__TASK OBJECTIVE__.
From the records below, copy out exactly the lines from the one containing "become old-growth, if we let them." to the one containing "shade seedlings are", both included. Add nothing else.

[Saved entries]
+---+
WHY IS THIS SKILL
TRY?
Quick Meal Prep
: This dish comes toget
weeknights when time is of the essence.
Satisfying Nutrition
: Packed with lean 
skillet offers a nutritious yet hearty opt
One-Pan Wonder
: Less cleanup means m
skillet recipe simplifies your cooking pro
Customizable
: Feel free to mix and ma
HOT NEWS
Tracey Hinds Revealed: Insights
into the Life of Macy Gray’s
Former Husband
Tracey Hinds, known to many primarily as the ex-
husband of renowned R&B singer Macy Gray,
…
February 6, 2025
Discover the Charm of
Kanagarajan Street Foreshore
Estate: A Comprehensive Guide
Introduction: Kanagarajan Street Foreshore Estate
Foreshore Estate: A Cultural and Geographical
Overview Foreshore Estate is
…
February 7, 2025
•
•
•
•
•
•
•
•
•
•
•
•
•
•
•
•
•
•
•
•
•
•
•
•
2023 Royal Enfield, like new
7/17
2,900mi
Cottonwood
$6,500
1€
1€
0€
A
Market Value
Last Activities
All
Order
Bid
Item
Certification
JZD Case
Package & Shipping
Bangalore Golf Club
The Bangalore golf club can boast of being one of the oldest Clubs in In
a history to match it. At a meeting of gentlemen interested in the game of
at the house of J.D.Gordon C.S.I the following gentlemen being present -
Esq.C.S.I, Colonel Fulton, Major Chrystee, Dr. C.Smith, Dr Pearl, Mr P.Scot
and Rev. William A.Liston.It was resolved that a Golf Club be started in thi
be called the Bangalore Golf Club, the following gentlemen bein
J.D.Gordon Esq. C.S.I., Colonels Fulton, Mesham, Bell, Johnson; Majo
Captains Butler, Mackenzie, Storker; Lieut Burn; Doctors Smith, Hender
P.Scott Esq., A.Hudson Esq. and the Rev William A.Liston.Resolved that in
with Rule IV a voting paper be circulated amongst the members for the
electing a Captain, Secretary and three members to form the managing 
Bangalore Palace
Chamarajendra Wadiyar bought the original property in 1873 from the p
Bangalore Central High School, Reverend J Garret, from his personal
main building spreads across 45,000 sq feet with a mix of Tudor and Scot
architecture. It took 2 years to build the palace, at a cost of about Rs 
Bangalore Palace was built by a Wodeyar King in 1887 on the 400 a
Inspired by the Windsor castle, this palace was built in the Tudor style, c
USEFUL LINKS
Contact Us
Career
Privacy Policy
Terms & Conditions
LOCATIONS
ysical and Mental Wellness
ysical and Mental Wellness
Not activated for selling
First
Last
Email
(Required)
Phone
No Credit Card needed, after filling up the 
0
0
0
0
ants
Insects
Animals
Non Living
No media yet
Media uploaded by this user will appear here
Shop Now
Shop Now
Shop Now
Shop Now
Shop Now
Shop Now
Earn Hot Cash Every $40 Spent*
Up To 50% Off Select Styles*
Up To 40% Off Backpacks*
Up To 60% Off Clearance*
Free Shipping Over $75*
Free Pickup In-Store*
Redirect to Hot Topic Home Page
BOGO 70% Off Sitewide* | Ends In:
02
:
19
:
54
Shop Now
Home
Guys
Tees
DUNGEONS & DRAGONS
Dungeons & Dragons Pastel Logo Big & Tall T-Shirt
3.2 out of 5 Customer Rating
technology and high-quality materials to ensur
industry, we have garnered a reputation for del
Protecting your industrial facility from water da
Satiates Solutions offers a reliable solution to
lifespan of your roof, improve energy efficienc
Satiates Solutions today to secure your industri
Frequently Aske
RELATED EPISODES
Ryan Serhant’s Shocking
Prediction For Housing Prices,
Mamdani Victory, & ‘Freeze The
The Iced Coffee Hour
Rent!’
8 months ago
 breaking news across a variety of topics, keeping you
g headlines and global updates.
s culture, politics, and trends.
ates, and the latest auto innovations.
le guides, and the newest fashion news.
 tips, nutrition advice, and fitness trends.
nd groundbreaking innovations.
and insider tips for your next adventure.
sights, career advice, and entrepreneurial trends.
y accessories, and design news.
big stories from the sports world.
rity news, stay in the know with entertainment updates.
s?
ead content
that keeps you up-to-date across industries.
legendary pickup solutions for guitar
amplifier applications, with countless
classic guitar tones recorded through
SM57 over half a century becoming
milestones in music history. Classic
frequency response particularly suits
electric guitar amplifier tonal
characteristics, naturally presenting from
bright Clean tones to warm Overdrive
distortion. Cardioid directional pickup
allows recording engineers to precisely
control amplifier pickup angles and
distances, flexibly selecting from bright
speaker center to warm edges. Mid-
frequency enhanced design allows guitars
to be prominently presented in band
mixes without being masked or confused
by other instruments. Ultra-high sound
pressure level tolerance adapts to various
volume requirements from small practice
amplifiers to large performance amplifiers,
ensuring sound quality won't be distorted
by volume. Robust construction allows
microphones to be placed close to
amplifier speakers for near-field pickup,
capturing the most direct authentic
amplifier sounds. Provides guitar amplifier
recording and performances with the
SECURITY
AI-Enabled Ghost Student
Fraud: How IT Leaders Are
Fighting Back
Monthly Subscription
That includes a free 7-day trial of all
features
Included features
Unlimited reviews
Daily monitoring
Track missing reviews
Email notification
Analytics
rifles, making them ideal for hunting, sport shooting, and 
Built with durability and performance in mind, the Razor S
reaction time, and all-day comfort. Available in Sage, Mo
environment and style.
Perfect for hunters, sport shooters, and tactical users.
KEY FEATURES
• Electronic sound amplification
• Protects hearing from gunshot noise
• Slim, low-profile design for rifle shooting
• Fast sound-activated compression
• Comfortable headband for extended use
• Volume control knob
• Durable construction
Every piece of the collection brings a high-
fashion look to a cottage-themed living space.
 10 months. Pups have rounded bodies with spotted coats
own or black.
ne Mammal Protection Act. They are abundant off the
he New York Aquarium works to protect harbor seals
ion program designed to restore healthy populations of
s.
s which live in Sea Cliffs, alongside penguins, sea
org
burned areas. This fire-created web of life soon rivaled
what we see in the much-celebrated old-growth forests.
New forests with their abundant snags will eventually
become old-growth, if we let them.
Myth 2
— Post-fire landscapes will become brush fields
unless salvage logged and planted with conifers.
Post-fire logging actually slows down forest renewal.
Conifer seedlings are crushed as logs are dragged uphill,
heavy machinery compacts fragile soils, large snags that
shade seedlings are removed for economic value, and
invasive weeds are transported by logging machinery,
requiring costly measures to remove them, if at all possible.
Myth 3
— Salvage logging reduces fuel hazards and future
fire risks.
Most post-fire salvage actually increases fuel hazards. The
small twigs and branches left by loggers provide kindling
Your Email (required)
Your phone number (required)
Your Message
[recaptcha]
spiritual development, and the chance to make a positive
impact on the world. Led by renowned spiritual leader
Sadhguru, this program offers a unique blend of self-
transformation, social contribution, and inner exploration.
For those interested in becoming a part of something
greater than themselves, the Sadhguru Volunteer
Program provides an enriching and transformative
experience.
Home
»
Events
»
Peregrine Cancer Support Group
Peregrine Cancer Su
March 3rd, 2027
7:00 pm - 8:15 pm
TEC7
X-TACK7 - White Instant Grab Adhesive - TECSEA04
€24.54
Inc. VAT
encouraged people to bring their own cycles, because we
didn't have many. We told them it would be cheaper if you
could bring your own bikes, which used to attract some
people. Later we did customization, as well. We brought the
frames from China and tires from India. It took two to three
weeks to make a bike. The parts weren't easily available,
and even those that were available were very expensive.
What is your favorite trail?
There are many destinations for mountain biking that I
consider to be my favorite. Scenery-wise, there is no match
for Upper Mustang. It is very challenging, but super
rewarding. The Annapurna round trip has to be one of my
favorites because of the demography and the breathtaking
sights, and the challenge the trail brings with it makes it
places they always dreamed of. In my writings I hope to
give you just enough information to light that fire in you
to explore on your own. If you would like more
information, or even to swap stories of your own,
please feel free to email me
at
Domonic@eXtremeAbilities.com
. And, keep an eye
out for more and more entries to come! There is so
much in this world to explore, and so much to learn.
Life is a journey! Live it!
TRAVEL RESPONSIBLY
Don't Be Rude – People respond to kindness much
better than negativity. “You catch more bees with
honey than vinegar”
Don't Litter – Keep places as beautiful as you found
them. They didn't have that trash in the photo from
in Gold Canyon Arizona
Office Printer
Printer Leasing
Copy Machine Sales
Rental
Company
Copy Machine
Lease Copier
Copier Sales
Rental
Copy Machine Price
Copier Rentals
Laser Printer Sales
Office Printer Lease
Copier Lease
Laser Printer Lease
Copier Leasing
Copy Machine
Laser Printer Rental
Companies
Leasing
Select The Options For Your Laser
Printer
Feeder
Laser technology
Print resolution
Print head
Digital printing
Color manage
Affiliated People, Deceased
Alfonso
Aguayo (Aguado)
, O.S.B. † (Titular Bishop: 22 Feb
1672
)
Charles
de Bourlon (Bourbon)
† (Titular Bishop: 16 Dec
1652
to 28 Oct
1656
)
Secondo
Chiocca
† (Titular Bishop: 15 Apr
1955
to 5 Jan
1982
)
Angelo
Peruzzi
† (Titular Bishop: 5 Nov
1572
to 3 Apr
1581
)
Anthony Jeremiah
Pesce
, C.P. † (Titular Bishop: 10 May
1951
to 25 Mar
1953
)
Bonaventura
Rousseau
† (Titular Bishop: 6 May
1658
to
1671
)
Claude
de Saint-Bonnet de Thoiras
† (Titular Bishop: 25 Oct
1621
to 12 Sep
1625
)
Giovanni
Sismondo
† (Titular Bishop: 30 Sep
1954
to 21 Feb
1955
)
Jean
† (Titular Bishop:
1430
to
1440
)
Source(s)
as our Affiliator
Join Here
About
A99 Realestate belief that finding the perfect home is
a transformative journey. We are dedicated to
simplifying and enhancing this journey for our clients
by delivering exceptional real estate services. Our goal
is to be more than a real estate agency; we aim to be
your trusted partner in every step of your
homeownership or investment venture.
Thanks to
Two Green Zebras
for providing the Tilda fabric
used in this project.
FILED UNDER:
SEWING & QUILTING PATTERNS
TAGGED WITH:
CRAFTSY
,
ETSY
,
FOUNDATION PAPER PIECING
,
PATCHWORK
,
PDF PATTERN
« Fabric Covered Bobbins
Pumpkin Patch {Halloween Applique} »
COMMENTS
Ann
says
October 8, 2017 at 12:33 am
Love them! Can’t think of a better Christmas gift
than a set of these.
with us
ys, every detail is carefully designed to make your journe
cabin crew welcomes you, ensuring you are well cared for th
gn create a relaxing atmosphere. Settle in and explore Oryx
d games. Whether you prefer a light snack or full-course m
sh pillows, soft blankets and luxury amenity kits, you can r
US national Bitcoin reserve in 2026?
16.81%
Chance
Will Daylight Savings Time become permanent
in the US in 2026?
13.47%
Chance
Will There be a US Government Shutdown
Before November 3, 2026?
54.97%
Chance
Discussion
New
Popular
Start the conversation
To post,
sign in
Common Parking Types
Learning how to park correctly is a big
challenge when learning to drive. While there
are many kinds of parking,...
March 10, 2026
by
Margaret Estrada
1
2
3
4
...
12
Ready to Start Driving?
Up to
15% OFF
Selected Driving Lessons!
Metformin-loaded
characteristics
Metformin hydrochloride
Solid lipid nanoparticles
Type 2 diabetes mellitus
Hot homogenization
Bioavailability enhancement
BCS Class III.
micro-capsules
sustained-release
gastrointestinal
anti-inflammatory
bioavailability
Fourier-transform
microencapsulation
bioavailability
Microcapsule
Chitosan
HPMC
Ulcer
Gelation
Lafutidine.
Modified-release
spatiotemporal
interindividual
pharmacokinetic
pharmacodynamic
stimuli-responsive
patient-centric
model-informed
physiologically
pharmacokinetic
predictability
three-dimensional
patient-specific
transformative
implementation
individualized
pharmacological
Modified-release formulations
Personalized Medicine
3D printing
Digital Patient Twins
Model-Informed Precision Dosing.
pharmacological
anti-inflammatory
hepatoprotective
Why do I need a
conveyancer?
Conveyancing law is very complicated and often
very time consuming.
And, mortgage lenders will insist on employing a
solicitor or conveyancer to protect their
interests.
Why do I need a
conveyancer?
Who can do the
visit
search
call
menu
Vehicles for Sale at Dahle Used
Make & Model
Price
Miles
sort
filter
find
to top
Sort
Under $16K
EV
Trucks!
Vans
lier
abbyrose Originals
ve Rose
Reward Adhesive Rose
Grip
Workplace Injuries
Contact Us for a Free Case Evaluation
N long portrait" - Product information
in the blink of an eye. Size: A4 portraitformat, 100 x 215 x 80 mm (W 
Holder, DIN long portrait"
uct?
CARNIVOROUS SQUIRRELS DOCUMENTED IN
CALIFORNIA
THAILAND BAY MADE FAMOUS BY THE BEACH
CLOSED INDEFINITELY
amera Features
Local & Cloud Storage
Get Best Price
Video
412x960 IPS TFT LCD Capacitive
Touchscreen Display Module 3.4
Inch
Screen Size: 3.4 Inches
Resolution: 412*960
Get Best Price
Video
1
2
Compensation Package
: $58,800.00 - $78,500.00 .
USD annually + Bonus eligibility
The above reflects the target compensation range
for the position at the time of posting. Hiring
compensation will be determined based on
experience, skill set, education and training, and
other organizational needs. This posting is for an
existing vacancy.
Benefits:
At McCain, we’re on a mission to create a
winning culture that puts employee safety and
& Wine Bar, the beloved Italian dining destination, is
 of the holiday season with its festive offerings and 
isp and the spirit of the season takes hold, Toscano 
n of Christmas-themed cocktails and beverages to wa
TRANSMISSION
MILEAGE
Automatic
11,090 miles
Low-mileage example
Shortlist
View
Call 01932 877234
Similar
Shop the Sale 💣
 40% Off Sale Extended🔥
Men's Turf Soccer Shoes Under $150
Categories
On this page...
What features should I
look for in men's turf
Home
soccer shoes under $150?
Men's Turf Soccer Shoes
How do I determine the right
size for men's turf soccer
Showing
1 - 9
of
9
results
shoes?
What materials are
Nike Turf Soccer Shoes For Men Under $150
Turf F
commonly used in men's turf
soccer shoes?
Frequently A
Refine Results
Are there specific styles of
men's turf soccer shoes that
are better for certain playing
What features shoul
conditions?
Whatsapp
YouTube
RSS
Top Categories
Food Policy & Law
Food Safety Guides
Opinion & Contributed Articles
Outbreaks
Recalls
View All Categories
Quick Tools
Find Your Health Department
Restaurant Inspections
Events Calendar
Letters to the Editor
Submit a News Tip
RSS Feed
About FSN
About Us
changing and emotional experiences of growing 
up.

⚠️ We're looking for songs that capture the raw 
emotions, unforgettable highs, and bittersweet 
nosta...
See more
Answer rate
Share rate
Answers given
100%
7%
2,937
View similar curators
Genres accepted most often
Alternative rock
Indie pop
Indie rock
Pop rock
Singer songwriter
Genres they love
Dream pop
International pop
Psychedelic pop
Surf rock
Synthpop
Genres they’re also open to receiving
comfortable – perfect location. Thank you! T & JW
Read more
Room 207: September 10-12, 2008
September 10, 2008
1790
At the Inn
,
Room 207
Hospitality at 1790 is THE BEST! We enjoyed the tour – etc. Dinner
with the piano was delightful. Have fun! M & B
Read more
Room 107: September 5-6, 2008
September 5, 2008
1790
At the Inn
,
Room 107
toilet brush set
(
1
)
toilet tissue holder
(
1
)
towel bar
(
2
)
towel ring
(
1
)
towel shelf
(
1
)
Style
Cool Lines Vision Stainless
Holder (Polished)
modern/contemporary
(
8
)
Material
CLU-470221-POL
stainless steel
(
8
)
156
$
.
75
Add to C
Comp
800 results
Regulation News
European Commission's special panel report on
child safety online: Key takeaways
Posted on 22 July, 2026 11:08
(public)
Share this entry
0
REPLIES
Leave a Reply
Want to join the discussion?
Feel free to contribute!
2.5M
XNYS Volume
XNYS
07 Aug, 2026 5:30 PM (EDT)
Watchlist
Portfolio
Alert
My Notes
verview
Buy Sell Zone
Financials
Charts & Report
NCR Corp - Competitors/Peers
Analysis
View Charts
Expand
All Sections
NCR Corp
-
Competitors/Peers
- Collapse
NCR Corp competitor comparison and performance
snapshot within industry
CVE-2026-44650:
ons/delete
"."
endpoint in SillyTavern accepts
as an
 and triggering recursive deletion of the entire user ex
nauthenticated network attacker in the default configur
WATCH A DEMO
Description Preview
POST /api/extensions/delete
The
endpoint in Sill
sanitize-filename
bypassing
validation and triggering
+---+
__OUTPUT FOR THIS TASK__.
become old-growth, if we let them.
Myth 2
— Post-fire landscapes will become brush fields
unless salvage logged and planted with conifers.
Post-fire logging actually slows down forest renewal.
Conifer seedlings are crushed as logs are dragged uphill,
heavy machinery compacts fragile soils, large snags that
shade seedlings are removed for economic value, and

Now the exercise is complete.